You’ve done it. You’re actually here–you have to pinch yourself. You’ve been accepted in the WASP (Women Airforce Service Pilots) program as a cadet when thousands got rejection letters.
Your letter said to report to the Blue Bonnet Hotel in Sweetwater, Texas. You and dozens of other eager women…your new classmates…show up and mill around until a vehicle arrives to take you to Avenger Field. The nearby military base will serve as your home for months.
You hear it before you see it. A motor more cantankerous-sounding than an old man scolding neighborhood ruffians rumbles closer. Then you catch a glimpse as it ambles into view and stops in front of the hotel. The brakes squeak in protest.
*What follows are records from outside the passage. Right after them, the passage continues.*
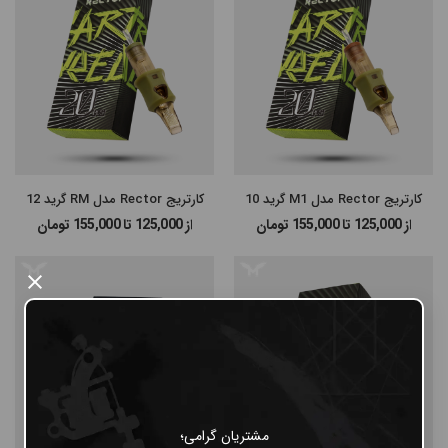
کارتریج Rector مدل M1 گرید 10
کارتریج Rector مدل RM گرید 12
از 125,000 تا 155,000
تومان
از 125,000 تا 155,000
تومان
×
مشتریان گرامی؛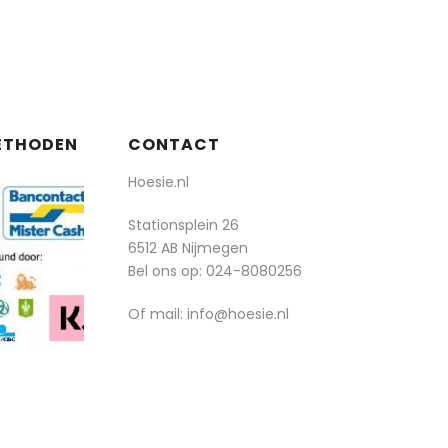
ETHODEN
CONTACT
Hoesie.nl
Stationsplein 26
6512 AB Nijmegen
Bel ons op:
024-8080256
Of mail: info@hoesie.nl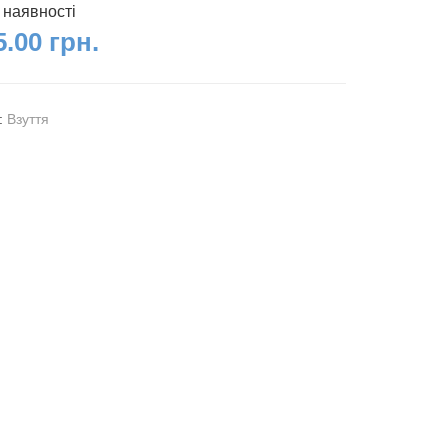
 наявності
.00 грн.
я:
Взуття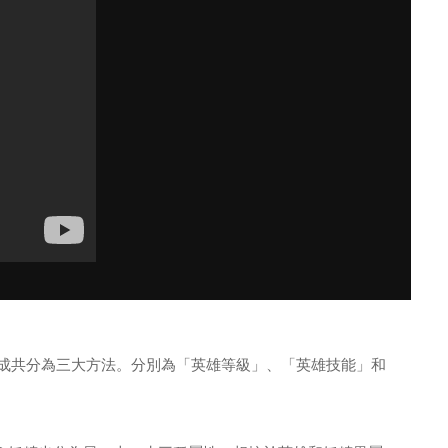
成共分為三大方法。分別為「英雄等級」、「英雄技能」和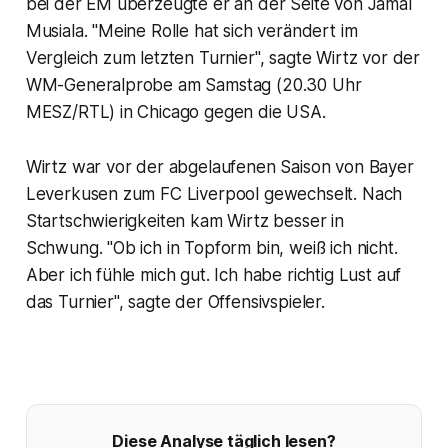
bei der EM überzeugte er an der Seite von Jamal
Musiala. "Meine Rolle hat sich verändert im
Vergleich zum letzten Turnier", sagte Wirtz vor der
WM-Generalprobe am Samstag (20.30 Uhr
MESZ/RTL) in Chicago gegen die USA.
Wirtz war vor der abgelaufenen Saison von Bayer
Leverkusen zum FC Liverpool gewechselt. Nach
Startschwierigkeiten kam Wirtz besser in
Schwung. "Ob ich in Topform bin, weiß ich nicht.
Aber ich fühle mich gut. Ich habe richtig Lust auf
das Turnier", sagte der Offensivspieler.
Diese Analyse täglich lesen?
Yes, it’s the “cattle wagon.”
photo by WASP Betty Stagg Turner
The nickname for the humble transport buses stuck throughout the WASPs tenure at Avenger Field. Worn yet reliably present, the cattle wagon shuttled cadets from the Blue Bonnet Hotel to Avenger Field, outside of town.
Yet cadets grew more familiar with them during flight training. Not all flights took off from the main runway. Auxiliary fields dotted the outer reaches of Avenger’s rolling Texas plains. The cattle wagons ferried cadets back and forth down the bumpy, dusty roads, depositing them where needed.
No need for windows: most of the year, the extra ventilation proved a blessing. And who needed real bus seats? The two basic, hard benches lining the length of the bus made cajoling with the cadets in your flight (training group) easier. But too bad about the bumpy roads. The benches would’ve been nice for a catnap between exhausting training sessions.
Kind of makes my cushy car seats feel a little cushier.
What about you? What would you nickname your current mode of transportation?